His life was highlighted in the BBC's Secrets of Silicon Valley documentary, which aired on Sunday 6 August.
Martinez had some warnings for the general public – or "normies" – saying that within 30 years disruptive technology will impact upon employment.
He said: "Every time I meet someone from outside Silicon Valley – a normie – I can think of 10 companies that are working madly to put that person out of a job.
"If the world really does end, there aren't going to be many places to run. Within 30 years, half of humanity won't have a job. It could get ugly. There could be a revolution. I've seen what the world will look like in five to 10 years.
"You may not believe it but it's coming, and it's coming in the form of a self-driving truck that's going to run over the economy.
"There are 300 million guns in this country, one for every man, woman and child, and they're mostly in the hands of those who are getting economically displaced. There could be a revolt."
Martinez said that "not enough" technologists were speaking out to warn the public.
He added: "You don't realise it but we're in a race between technology and politics, and technologists are winning. They're way ahead. They will destroy jobs and disrupt economies way before we even react to them and we really should be thinking is about that."
The host of the documentary, Jamie Bartlett of the Centre for the Analysis of Social Media, wrote on Mashable: "Thanks to Blade Runner, Terminator, Ex Machina and the rest, 'artificial intelligence' is now synonymous with sentient robots taking our jobs, our women, or our lives. Forget all that.
"The AI revolution comes in the less sexy form of machine learning algorithms, which essentially means giving a machine lots of examples from which it can learn how to mimic human behaviour.
"It relies on data to improve, which creates a powerful feedback loop: more data fed in makes it smarter, which allows it to make more sense of any new data, which makes it smarter, and on and on and on. There will be a few lucrative tech jobs at the top of the market, but many of the middling jobs – trucking, manufacturing – will wither away."

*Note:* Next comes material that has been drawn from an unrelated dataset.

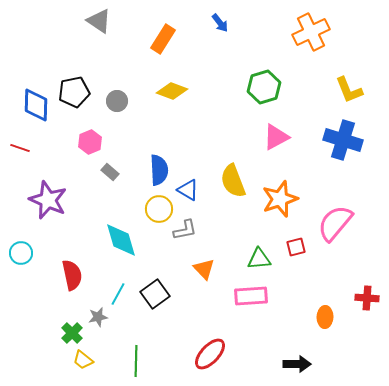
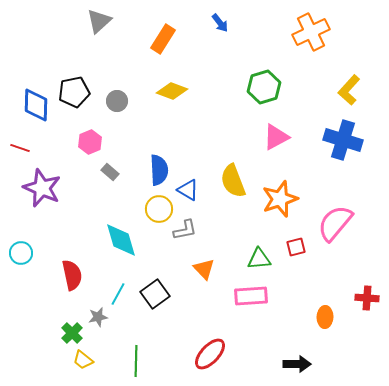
gray triangle: rotated 44 degrees clockwise
yellow L-shape: rotated 64 degrees clockwise
purple star: moved 6 px left, 12 px up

Martinez is far from the only Silicon Valley figure to warn about how humanity's future could be impacted by the rapid advance of technology.
Back in July, SpaceX and Tesla chief Elon Musk voiced concerns that the very "existence of civilisation" could be at risk. "I have exposure to the most cutting edge AI, and I think people should be really concerned," Musk warned at the time in the headline-grabbing quote.
But not everyone was convinced, with others seeking to dispel notions of a dystopian future. Mark Zuckerberg, the head of Facebook, slammed his peers in a live-streamed video on 23 July. He said it was "irresponsible" for unfounded predictions about AI to be made without evidence.
"With AI especially, I am really optimistic," Zuckerberg said during the casual recording. "And I think people who are naysayers and try to drum up these doomsday scenarios, I just, I don't understand it. It's really negative and in some ways I actually think it is pretty irresponsible."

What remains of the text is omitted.